13 Deadly Sins When Dealing With APT Incidents — Part 2
Someone has breached your organization. Now you and your team are in the pressure cooker: sleeping in shifts, juggling technical issues with analysis and decisions, and preparing executive briefings on your incident response progress.
This is the point where incident responders are more likely to commit some of the “13 deadly sins of incident response,” as we call them, potentially grave mistakes often made in the heat of battle — mistakes that can needlessly sabotage your response efforts and give attackers the advantage.
In Part 1 of our series, we focused on the first four “deadly sins,” most commonly committed while preparing for a data breach.
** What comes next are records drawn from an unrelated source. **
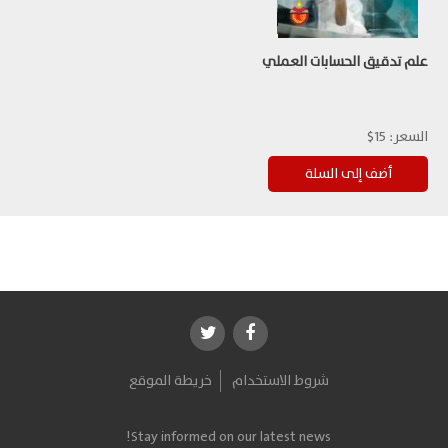
علم تدقيق الحسابات العملي
السعر:
15$
شروط الاستخدام
خريطة الموقع
Stay informed on our latest news!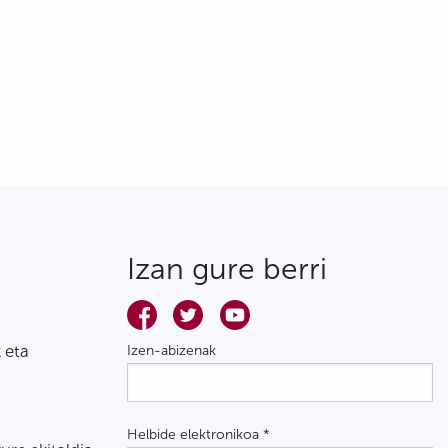
Izan gure berri
 eta
Izen-abizenak
Helbide elektronikoa
*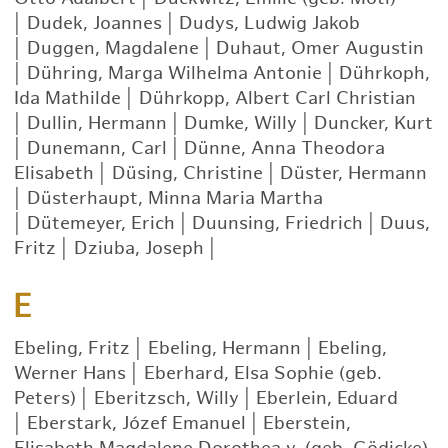
|
Dudek, Joannes
|
Dudys, Ludwig Jakob
|
Duggen, Magdalene
|
Duhaut, Omer Augustin
|
Dühring, Marga Wilhelma Antonie
|
Dührkoph,
Ida Mathilde
|
Dührkopp, Albert Carl Christian
|
Dullin, Hermann
|
Dumke, Willy
|
Duncker, Kurt
|
Dunemann, Carl
|
Dünne, Anna Theodora
Elisabeth
|
Düsing, Christine
|
Düster, Hermann
|
Düsterhaupt, Minna Maria Martha
|
Dütemeyer, Erich
|
Duunsing, Friedrich
|
Duus,
Fritz
|
Dziuba, Joseph
|
E
Ebeling, Fritz
|
Ebeling, Hermann
|
Ebeling,
Werner Hans
|
Eberhard, Elsa Sophie (geb.
Peters)
|
Eberitzsch, Willy
|
Eberlein, Eduard
|
Eberstark, Józef Emanuel
|
Eberstein,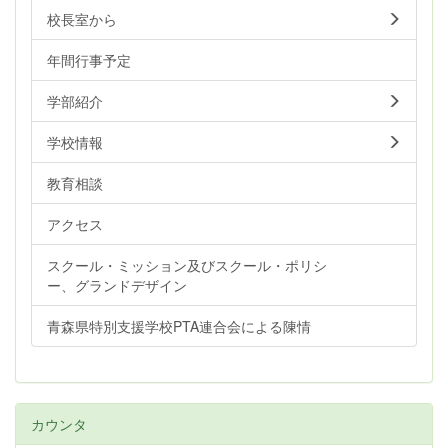
校長室から
年間行事予定
学部紹介
学校情報
教育相談
アクセス
スクール・ミッション及びスクール・ポリシ
ー、グランドデザイン
青森県特別支援学校PTA連合会による陳情
カウンタ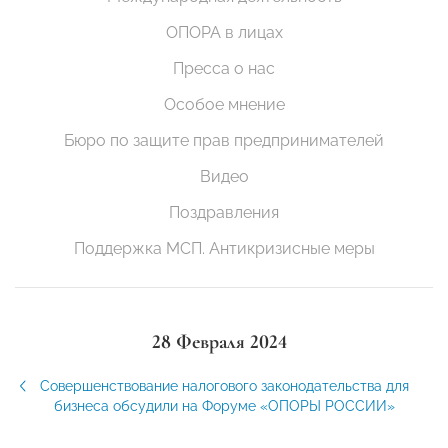
ОПОРА в лицах
Пресса о нас
Особое мнение
Бюро по защите прав предпринимателей
Видео
Поздравления
Поддержка МСП. Антикризисные меры
28 Февраля 2024
Совершенствование налогового законодательства для
бизнеса обсудили на Форуме «ОПОРЫ РОССИИ»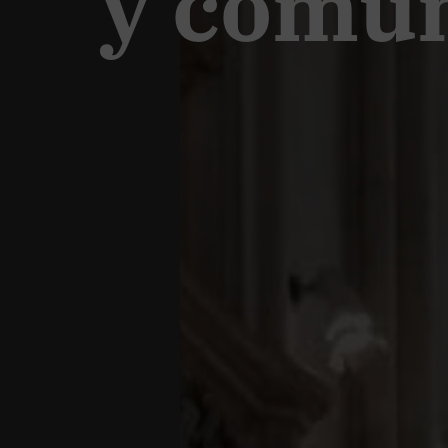
y comu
Here in Part 2, we are past the preparation stage: An active breach is now underway, and additional mistakes are likely. We know this because we are drawing from the 100-plus years of collective incident response (IR) experience of the BlackBerry® Cybersecurity Services Incident Response Team.
The Fifth Deadly Sin of Incident Response: Panicking, Cutting External Connectivity, or Wiping Systems Too Soon
Although this is No. 5 on our list of IR “sins,” the top rule in incident response should always be “DO NOT PANIC.” However, this is often easier said than done.
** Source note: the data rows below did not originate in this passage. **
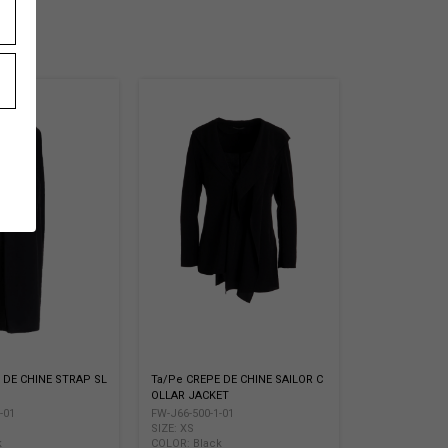
 DE CHINE STRAP SL
Ta/Pe CREPE DE CHINE SAILOR C
S
OLLAR JACKET
-01
FW-J66-500-1-01
SIZE: XS
k
COLOR: Black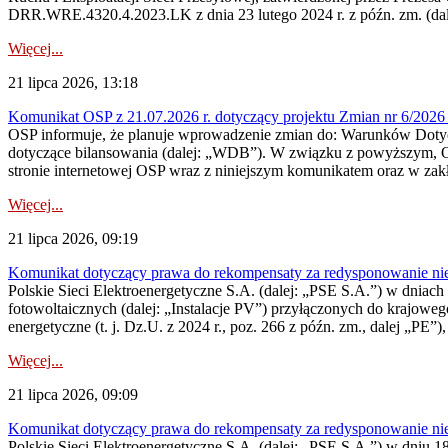
DRR.WRE.4320.4.2023.LK z dnia 23 lutego 2024 r. z późn. zm. (dale
Więcej...
21 lipca 2026, 13:18
Komunikat OSP z 21.07.2026 r. dotyczący projektu Zmian nr 6/20
OSP informuje, że planuje wprowadzenie zmian do: Warunków Dotycz
dotyczące bilansowania (dalej: „WDB”). W związku z powyższym, 
stronie internetowej OSP wraz z niniejszym komunikatem oraz w zak
Więcej...
21 lipca 2026, 09:19
Komunikat dotyczący prawa do rekompensaty za redysponowanie nieryn
Polskie Sieci Elektroenergetyczne S.A. (dalej: „PSE S.A.”) w dniach 1
fotowoltaicznych (dalej: „Instalacje PV”) przyłączonych do krajoweg
energetyczne (t. j. Dz.U. z 2024 r., poz. 266 z późn. zm., dalej „PE”),
Więcej...
21 lipca 2026, 09:09
Komunikat dotyczący prawa do rekompensaty za redysponowanie nier
Polskie Sieci Elektroenergetyczne S.A. (dalej: „PSE S.A.”) w dniu 18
Hearing the words, “You’ve been hacked,” often creates a sense of fear. This can trigger knee-jerk reactions and a desire to fix the situation ASAP. Resist that impulse: You need to consider your next actions carefully.
One of the big decisions incident response teams and CISOs may have to make is around connectivity: During an active data breach, should you disconnect the entire organization? Sometimes it is a necessary course of action — but it can also be a big mistake. In all cases, it is a decision you should make with great care.
Important points to consider:
- If you disconnect the organization, you immediately place a huge amount of pressure on your incident responders. Before safely reconnecting to the internet, there is an expectation they will a) find every impacted system in the environment; b) analyze the activity; c) understand the malware’s behavior (and block it); and d) identify the initial intrusion vector — all while taking the necessary remediation steps to remove the attacker.
You will also need to take steps to prevent the threat actor from easily re-compromising your environment — with all the inside information they managed to gather during their time inside your environment. That’s a very tall order.
- Depending on the size of the incident, your environment, and the resources you can bring to bear, this can represent several weeks of 24x7 work to accomplish. If the initial intrusion vector is an external-facing application, this can involve development of changes to fix a vulnerability, as well as testing, to ensure the attacker does not immediately return.
- Will the organization tolerate — and can your company afford — this potential downtime? It may have a significant impact on sales, clients, employees, and profit. Organizations will also need to consider the reputational risk, and carefully manage internal and external communication.
If the consequences of killing connectivity are so significant, why do we sometimes see organizations choose this path? The key advantage of a complete shutdown is the effective removal of access for the external threat actor, preventing them from stealing additional data or taking destructive measures.
- Good visibility of what the attacker is doing, as well as intelligence on their likely end goal, helps you make informed decisions. Surgically containing the incident at “patient zero,” before lateral movement has taken place, is the ideal response when prevention has failed. As soon as the actor moves laterally and drops additional backdoors, the task becomes much harder. Multiple back doors can be a sign of an advanced persistent threat (APT) or nation-state attack. At this time, an investigator who is experienced with nation-state attacks should methodically and fully scope the incident before doing anything that alerts the threat actor that they have been discovered.
If the in-house team lacks the capability or experience to weigh the factors swiftly and make these tough decisions, sign an incident response retainer as soon as possible — preferably before a breach occurs, or at least when it is discovered. This ensures a service provider will assist within the contracted service-level agreements (SLAs) and help guide your initial response.
Wiping Systems During Incident Response
Another common panic reaction is to immediately reimage or wipe the affected system. This is often a default policy for any kind of commodity malware that is detected on a “system of interest.” Again, it can also be a big mistake, depending on the circumstances. In the case of a serious incident involving an APT attack, for example, valuable evidence will be destroyed by reinstalling or reimaging the infected host.
Our BlackBerry IR team has observed multiple cases where an IT team thought they took the right steps by reinstalling prior to taking forensic evidence, but that decision eventually led us to an investigative dead end.
In situations where a breach has just been discovered, an incident responder is typically unable to determine whether a particular host was the initial entry point, how the attackers got in, or if they used it as a pivot point to another system.
If you make this error of prematurely reinstalling what you assume to be “patient zero,” hopefully you are lucky enough to have NetFlow logs, which will still help you make a “best guess” about other systems that might also have been affected.
Standardized Approach to Incident Response
A security team needs to have a standardized approach for the IT team to act upon and often this means going off of specific keywords. “Mimikatz,” “Cobalt Strike,” and “Trojan” are examples and can help you determine the gravity of a detection.
Another best practice is using a combination of things: the type of server that is compromised along with keywords. Was “Trojan” detected on both a domain controller and a workstation? One of these combinations is a higher priority.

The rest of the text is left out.